# [Exercise description]
Go over these records and count the lines with the string "sabor" in them; the count is all that should be returned.
Task material START
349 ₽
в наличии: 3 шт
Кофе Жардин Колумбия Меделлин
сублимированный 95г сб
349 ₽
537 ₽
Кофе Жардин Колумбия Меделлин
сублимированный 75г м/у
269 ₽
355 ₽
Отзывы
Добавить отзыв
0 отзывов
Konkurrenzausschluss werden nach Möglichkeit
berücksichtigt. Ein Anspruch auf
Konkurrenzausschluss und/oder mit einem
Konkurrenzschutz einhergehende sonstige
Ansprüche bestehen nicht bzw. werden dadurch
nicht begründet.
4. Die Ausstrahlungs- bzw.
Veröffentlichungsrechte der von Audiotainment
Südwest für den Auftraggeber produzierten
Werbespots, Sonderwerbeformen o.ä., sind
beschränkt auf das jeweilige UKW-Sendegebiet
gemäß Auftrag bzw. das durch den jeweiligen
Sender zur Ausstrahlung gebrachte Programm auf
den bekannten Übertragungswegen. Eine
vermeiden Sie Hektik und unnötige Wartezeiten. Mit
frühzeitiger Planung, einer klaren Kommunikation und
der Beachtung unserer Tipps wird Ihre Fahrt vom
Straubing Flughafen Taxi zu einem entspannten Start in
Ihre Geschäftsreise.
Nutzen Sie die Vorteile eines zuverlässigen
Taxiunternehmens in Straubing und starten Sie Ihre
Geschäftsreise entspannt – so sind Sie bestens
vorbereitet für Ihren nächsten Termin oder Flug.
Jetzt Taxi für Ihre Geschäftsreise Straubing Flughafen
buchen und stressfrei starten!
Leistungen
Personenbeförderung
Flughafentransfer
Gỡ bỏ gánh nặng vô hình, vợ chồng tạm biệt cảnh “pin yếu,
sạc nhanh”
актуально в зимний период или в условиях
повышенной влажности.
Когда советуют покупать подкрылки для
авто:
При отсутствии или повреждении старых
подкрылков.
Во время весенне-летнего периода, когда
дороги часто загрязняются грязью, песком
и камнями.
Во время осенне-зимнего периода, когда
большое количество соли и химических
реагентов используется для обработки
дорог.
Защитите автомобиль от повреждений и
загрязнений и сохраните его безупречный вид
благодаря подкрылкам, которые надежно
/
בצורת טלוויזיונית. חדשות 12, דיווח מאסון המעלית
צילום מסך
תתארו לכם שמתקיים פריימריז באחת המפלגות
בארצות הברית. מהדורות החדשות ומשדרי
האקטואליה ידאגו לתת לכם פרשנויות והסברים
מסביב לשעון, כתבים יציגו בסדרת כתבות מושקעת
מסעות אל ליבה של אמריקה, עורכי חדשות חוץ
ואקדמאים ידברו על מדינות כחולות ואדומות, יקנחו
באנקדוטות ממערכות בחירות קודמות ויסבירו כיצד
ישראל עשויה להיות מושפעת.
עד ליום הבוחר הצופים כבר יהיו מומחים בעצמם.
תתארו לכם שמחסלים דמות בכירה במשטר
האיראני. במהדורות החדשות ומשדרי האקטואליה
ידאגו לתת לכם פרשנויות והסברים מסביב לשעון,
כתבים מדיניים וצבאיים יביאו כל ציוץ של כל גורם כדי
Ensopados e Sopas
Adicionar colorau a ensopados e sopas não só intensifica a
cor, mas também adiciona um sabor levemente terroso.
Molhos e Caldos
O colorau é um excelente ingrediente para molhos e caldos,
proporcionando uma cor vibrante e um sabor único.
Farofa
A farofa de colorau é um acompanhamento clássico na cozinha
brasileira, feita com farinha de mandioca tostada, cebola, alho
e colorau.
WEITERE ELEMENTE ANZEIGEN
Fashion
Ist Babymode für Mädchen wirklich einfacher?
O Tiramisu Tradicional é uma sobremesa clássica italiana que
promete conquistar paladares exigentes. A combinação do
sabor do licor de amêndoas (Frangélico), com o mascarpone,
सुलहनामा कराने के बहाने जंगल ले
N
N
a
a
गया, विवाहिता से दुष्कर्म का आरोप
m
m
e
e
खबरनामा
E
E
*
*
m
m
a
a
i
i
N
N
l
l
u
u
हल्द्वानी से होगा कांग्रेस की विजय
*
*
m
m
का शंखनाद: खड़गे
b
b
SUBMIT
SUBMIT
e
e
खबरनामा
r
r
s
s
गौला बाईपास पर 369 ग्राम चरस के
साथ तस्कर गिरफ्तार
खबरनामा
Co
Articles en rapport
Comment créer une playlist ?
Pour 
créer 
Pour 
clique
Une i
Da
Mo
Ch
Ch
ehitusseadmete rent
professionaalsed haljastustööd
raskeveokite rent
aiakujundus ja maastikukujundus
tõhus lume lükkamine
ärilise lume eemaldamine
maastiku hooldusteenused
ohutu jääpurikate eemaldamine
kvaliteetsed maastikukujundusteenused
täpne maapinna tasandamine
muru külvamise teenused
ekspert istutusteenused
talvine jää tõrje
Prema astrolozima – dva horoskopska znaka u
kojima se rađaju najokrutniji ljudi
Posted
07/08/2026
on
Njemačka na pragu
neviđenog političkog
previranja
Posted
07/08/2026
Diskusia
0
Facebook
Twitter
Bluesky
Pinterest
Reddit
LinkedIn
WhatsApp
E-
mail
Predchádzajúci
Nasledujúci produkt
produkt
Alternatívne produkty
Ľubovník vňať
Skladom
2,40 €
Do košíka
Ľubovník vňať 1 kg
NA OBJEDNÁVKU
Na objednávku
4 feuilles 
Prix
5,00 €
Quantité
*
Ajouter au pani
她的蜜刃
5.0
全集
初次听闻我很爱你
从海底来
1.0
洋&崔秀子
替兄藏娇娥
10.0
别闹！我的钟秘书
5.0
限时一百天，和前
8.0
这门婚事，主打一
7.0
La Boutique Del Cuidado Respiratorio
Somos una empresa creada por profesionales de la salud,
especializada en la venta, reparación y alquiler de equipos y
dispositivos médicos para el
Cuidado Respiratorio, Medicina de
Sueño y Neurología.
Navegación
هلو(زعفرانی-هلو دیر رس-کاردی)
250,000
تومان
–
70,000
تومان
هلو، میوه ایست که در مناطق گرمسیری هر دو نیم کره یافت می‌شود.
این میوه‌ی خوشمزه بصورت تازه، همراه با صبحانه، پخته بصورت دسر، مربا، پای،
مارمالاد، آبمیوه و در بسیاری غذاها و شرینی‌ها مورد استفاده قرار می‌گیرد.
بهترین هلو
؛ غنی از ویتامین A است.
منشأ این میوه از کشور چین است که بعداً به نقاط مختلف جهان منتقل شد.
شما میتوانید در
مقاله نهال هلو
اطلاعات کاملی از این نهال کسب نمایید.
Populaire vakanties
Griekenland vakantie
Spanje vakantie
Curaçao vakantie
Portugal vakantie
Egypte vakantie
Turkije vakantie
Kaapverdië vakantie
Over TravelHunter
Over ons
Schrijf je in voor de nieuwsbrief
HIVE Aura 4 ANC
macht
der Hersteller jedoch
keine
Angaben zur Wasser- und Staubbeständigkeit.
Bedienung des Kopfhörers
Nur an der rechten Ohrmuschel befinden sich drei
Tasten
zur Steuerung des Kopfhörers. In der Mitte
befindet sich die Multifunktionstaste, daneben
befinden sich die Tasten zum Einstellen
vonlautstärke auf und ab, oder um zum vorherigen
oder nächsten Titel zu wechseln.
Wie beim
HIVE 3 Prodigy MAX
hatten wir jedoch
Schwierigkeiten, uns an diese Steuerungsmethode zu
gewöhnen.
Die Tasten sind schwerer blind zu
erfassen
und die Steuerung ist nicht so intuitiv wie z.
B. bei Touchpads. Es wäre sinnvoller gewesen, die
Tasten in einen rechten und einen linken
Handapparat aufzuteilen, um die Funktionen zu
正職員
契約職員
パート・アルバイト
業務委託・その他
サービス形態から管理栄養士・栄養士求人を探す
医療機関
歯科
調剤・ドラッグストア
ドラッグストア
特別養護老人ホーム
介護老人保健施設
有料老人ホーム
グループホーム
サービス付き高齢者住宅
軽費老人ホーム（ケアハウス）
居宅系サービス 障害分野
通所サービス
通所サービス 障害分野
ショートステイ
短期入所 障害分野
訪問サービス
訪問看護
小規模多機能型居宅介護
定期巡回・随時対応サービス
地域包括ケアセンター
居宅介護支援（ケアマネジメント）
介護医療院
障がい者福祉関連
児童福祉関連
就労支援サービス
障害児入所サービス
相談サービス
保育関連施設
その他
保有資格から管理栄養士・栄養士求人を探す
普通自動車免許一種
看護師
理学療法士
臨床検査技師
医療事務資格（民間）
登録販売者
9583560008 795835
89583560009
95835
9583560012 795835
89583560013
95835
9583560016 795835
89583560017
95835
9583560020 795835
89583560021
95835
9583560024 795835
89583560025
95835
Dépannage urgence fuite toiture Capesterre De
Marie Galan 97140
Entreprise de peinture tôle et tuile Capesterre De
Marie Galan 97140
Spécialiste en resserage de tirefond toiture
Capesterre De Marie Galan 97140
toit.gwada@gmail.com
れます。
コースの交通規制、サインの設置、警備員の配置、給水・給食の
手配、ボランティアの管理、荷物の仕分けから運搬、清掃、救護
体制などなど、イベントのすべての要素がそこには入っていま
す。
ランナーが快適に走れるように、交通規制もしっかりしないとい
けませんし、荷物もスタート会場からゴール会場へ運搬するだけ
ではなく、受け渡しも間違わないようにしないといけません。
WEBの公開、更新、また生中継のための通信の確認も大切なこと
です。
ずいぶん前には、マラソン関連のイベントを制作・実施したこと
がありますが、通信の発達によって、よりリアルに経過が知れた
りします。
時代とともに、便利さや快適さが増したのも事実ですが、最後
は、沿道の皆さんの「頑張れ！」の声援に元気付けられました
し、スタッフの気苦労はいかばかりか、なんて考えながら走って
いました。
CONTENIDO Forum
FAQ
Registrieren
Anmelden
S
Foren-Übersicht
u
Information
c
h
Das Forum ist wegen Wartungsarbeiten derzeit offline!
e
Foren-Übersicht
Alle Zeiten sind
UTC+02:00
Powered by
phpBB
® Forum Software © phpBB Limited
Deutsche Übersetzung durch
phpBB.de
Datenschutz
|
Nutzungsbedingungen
Task material END
# [Written reply]
3